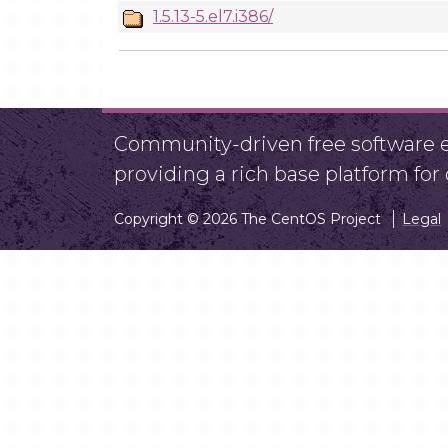
1.5.13-5.el7.i386/
Community-driven free software ef
providing a rich base platform fo
Copyright © 2026 The CentOS Project
Legal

* * * * * * * * *

Please repeat, exactly and only, the lines from the one containing "providing a rich base platform fo" through the last line of the records, both included.

**FINISHED TASK**:
providing a rich base platform fo
Copyright © 2026 The CentOS Project
Legal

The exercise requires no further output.